---------- Available data ----------
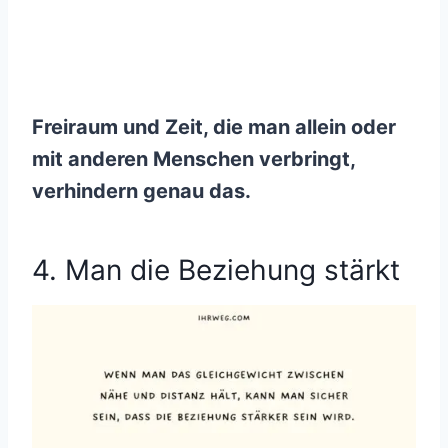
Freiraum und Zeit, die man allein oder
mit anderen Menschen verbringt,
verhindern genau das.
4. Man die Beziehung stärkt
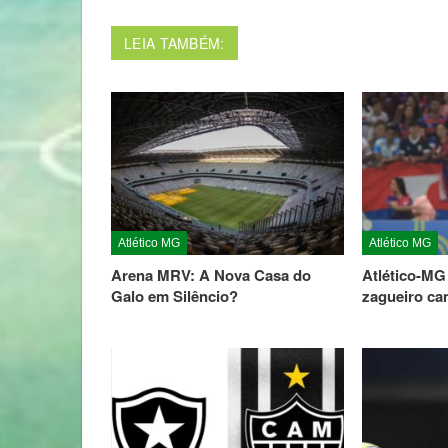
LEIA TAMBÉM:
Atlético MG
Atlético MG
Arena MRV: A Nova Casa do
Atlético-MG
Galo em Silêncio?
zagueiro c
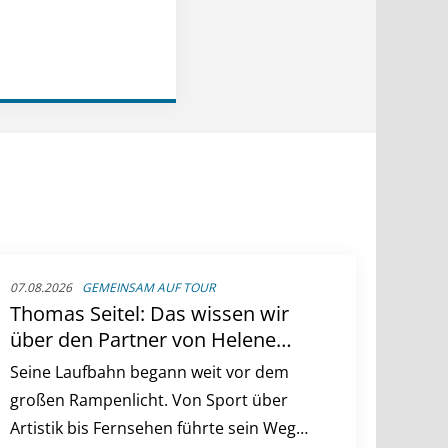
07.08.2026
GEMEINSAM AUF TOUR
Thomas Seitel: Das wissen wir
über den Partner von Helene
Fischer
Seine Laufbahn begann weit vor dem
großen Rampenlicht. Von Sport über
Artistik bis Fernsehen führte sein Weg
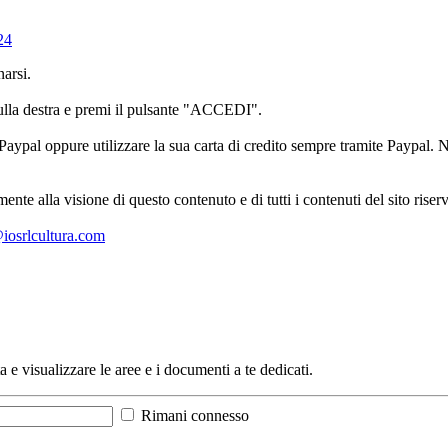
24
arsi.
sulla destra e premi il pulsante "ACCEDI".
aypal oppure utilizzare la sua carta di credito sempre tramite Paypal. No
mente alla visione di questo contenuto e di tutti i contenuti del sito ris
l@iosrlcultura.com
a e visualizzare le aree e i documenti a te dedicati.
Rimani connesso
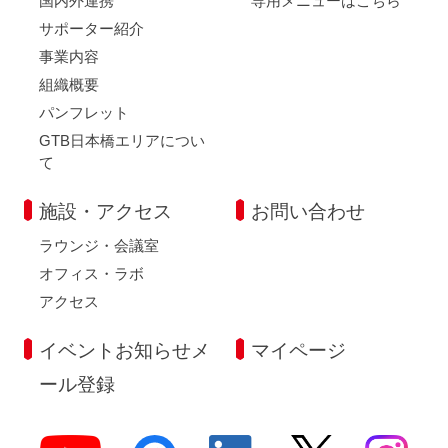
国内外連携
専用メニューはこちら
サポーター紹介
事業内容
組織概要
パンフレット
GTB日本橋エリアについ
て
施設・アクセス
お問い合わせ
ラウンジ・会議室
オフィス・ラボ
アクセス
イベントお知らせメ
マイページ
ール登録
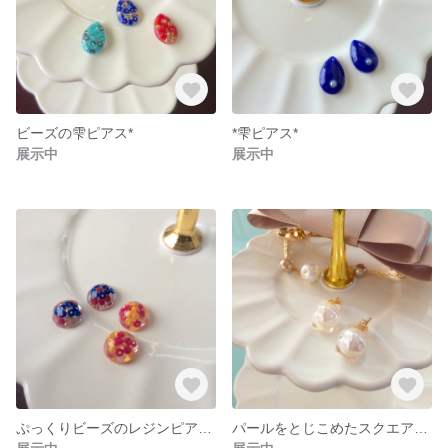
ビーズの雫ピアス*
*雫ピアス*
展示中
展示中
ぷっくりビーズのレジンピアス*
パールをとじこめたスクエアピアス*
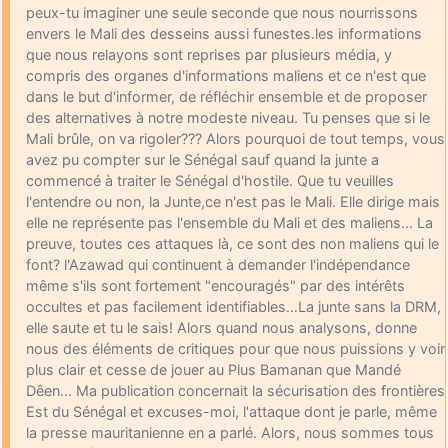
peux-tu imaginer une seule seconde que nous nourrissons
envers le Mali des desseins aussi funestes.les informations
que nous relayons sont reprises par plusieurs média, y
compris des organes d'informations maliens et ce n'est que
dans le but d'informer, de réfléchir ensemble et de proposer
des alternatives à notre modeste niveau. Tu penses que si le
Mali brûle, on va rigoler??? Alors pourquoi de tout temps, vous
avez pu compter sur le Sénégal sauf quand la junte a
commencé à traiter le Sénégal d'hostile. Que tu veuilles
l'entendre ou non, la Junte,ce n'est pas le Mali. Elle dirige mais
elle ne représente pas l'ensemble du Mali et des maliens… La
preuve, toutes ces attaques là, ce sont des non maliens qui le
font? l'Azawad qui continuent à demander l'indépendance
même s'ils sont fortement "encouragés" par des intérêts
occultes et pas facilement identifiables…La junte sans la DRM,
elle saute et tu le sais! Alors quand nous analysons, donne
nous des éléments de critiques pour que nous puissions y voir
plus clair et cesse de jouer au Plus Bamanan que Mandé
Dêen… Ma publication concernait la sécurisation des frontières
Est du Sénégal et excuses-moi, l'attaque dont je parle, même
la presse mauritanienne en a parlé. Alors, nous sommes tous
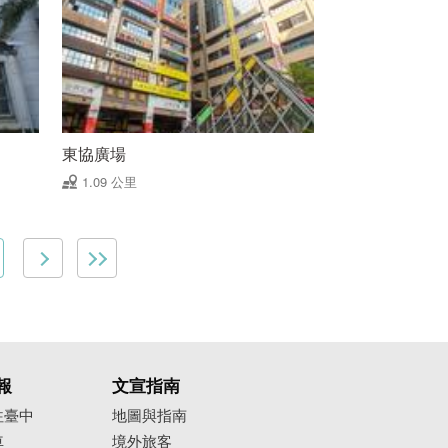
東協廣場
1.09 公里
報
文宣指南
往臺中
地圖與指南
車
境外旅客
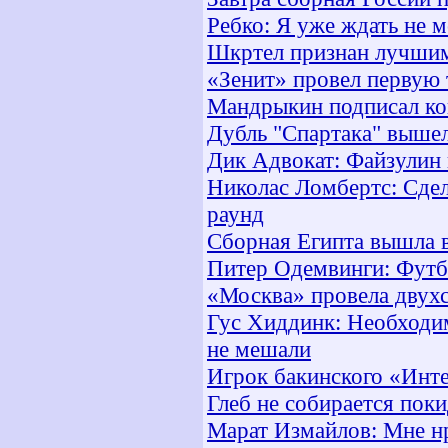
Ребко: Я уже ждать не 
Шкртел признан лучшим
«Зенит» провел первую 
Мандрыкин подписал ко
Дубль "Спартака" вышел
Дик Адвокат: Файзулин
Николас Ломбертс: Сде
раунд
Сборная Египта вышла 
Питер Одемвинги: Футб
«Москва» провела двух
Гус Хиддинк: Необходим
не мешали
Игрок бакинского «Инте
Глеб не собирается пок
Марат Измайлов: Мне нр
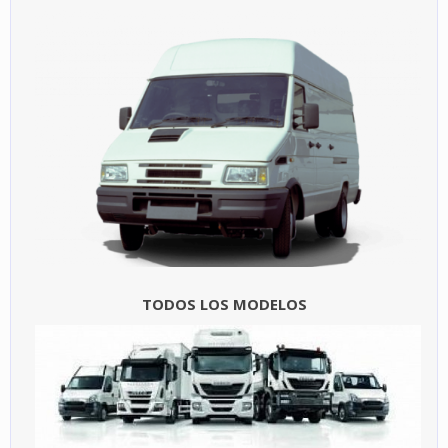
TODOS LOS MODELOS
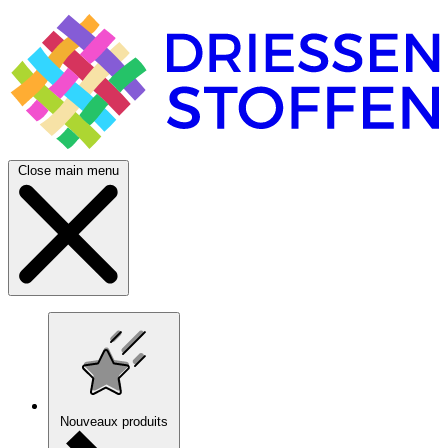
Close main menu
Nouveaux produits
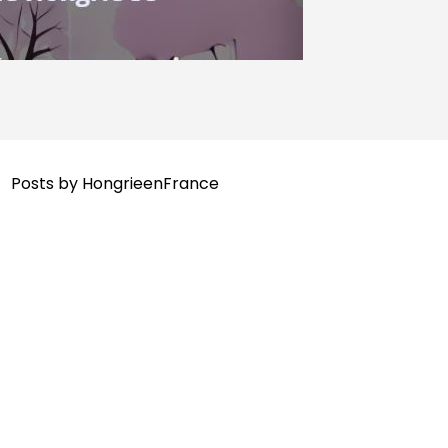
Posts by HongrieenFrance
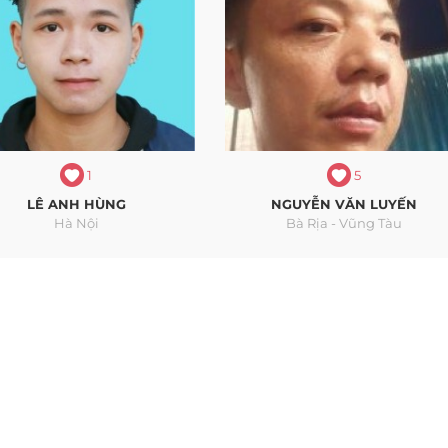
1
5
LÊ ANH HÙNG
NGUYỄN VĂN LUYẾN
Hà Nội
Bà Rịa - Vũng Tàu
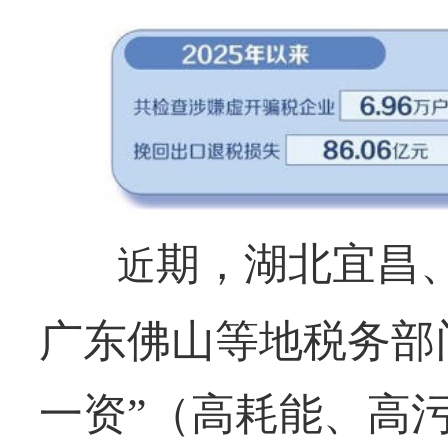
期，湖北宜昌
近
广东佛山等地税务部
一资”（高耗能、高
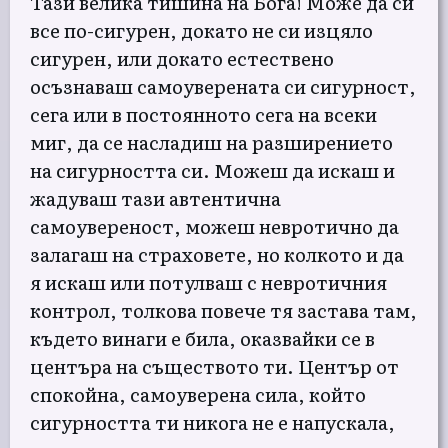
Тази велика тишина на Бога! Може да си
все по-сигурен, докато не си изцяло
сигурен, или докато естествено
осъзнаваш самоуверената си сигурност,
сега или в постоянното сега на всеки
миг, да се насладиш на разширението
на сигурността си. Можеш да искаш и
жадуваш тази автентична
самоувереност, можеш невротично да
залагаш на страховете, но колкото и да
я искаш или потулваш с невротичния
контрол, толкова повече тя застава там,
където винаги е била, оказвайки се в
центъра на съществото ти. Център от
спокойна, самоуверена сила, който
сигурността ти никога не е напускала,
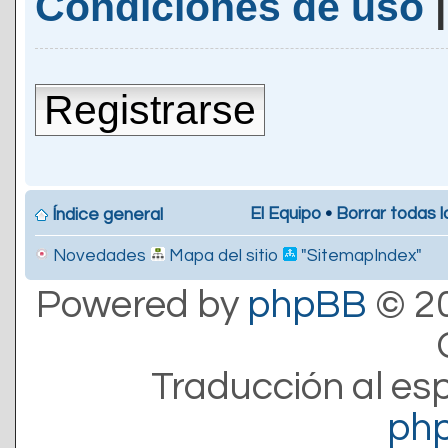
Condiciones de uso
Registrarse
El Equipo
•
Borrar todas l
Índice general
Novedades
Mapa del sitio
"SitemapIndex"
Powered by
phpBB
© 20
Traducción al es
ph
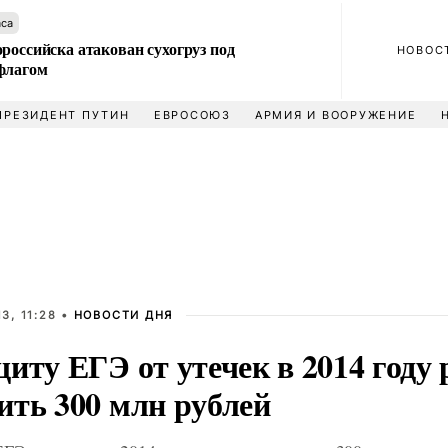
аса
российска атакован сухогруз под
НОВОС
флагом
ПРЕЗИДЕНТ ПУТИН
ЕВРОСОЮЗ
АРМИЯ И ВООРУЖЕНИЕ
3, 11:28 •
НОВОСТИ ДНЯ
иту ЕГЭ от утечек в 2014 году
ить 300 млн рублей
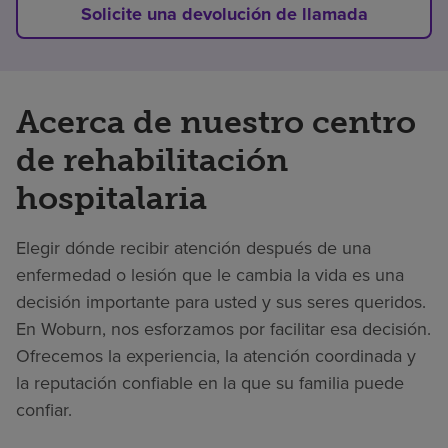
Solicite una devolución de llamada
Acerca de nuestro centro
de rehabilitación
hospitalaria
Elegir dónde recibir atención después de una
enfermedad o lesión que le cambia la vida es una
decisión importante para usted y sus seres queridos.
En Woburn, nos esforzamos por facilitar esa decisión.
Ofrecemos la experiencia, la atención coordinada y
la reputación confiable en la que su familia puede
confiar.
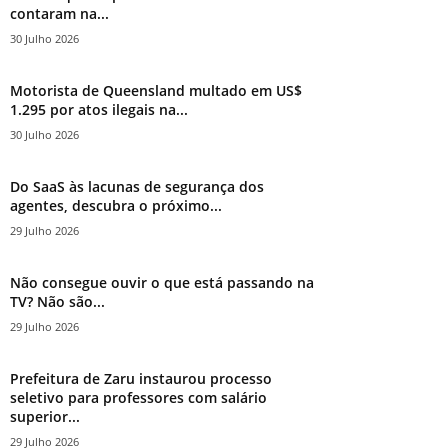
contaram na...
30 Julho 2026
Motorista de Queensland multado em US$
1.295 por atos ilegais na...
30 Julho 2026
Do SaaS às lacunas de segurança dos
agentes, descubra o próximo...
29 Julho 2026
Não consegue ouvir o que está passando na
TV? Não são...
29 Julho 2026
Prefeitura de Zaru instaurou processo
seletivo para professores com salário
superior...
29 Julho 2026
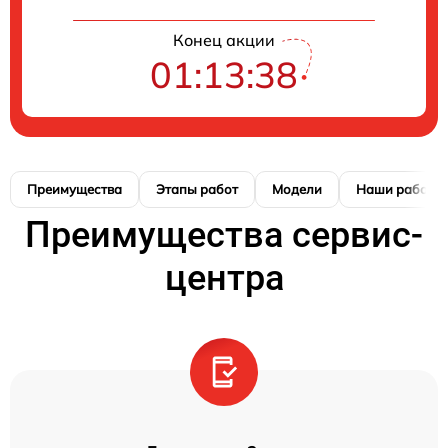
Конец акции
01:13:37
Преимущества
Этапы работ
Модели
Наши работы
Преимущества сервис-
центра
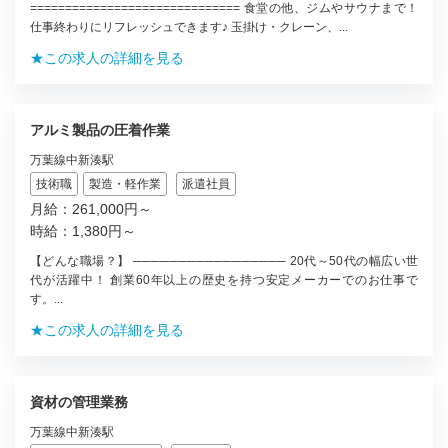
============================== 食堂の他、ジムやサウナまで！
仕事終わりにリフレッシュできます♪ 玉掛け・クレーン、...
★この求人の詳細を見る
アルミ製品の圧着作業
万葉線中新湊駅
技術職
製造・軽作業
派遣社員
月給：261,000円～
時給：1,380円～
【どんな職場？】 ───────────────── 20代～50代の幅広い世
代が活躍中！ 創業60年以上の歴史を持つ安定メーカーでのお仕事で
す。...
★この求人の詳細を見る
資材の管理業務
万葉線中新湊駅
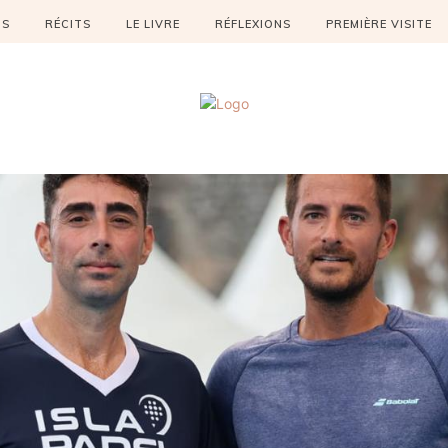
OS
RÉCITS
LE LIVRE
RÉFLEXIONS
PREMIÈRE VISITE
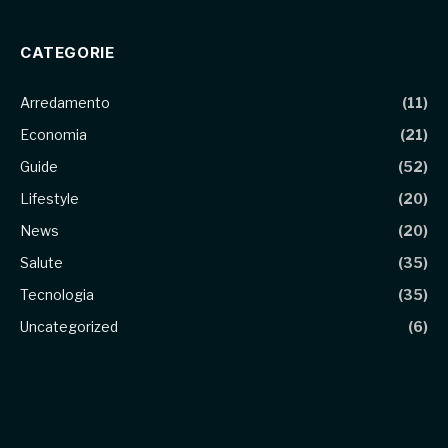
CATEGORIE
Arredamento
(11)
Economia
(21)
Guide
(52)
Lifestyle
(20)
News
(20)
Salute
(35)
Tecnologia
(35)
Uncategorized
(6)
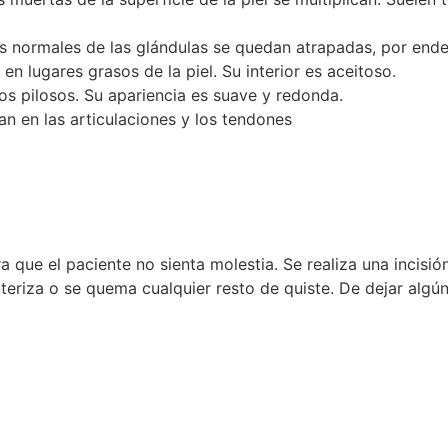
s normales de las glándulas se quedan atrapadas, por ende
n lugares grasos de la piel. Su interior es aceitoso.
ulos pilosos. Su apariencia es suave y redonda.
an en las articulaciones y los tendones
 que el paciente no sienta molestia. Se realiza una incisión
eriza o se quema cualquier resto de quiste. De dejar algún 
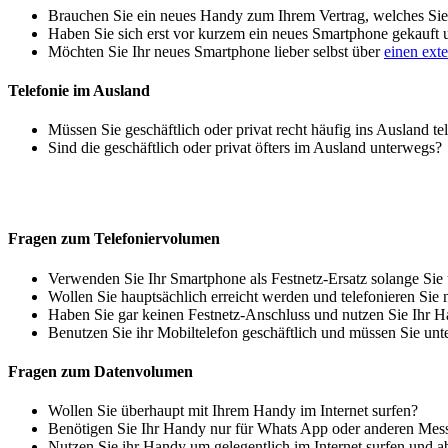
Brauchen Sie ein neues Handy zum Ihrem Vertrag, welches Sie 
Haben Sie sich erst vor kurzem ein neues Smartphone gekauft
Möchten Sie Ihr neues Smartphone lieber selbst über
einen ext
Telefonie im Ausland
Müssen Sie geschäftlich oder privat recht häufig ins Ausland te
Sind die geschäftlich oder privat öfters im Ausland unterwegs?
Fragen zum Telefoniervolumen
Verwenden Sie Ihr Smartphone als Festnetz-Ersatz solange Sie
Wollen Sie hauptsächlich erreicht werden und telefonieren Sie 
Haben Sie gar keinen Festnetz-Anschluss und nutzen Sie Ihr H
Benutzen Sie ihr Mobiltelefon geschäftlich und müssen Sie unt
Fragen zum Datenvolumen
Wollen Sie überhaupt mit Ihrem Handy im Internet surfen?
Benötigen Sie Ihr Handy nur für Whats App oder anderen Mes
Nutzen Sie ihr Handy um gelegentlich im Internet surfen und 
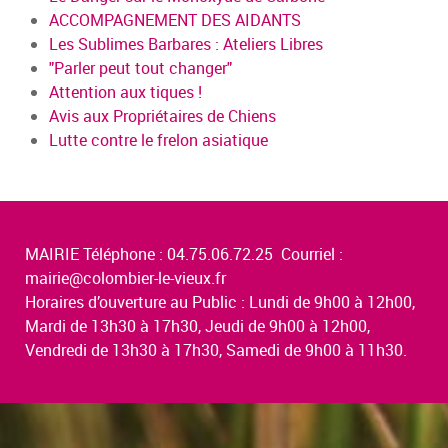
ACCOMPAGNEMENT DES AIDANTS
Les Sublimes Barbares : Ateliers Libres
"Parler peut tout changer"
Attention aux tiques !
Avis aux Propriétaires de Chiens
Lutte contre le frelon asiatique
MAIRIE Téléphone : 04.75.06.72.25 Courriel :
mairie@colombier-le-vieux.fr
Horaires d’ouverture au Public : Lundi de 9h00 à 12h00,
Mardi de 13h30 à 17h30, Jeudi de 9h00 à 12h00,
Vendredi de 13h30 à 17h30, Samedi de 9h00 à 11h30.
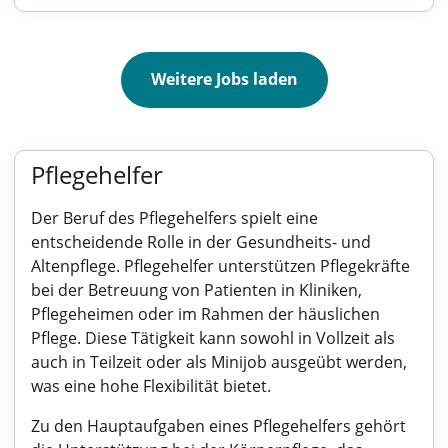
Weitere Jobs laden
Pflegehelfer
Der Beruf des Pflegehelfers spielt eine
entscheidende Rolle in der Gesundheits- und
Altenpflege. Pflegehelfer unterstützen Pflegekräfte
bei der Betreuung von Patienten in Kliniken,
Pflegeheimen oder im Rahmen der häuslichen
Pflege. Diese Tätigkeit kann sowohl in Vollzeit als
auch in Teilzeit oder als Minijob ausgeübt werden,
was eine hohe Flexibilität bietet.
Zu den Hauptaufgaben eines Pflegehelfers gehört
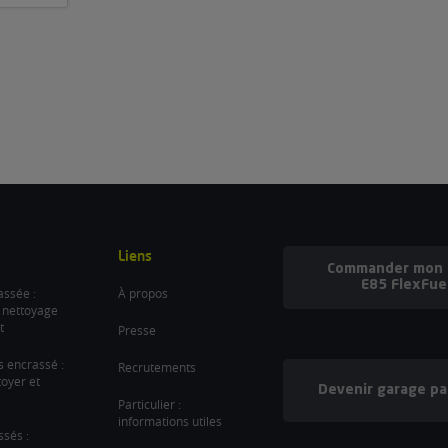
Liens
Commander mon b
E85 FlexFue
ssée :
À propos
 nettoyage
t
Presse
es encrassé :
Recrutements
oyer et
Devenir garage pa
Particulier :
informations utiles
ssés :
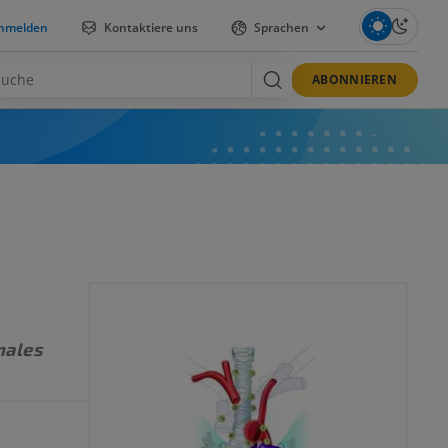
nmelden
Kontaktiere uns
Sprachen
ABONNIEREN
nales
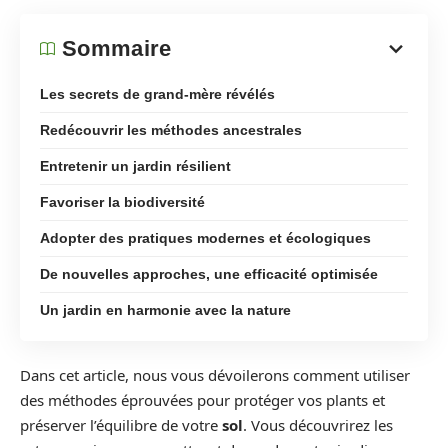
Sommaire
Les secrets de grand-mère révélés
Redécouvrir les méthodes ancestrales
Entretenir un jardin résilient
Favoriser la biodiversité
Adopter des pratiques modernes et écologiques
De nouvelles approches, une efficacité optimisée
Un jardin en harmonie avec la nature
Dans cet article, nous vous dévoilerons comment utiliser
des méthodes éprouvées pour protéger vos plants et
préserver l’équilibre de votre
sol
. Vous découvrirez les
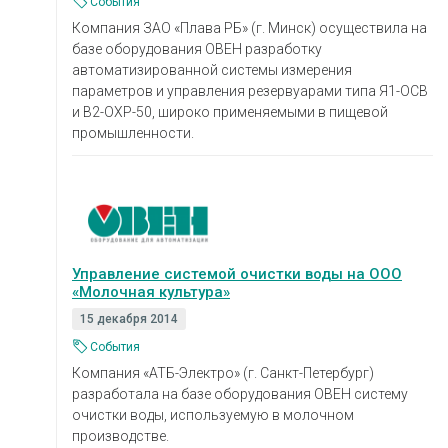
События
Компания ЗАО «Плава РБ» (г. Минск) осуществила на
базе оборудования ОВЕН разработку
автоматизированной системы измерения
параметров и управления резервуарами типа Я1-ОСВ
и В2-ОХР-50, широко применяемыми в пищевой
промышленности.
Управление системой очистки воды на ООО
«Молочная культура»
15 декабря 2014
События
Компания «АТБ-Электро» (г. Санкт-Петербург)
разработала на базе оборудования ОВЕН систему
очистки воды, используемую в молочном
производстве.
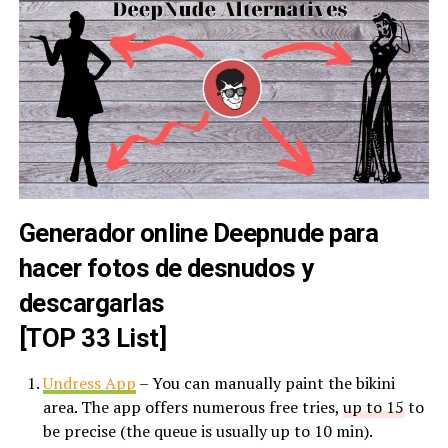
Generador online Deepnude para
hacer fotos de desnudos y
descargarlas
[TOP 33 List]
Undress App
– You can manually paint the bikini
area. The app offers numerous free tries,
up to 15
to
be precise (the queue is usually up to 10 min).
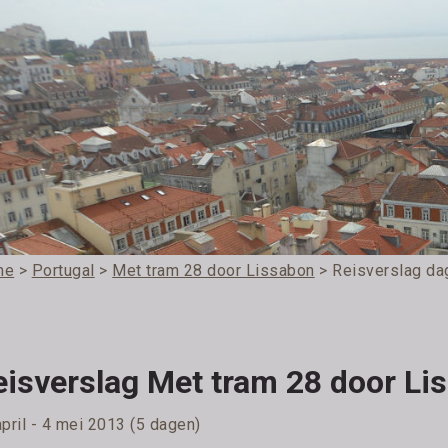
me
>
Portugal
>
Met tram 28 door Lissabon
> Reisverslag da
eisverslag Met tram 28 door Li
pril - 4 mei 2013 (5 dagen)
----------
**Exercise:**
Scan the entries for the word "ОВЕН". Report each line that has it.

**Task answer:**
базе оборудования ОВЕН разработку
разработала на базе оборудования ОВЕН систему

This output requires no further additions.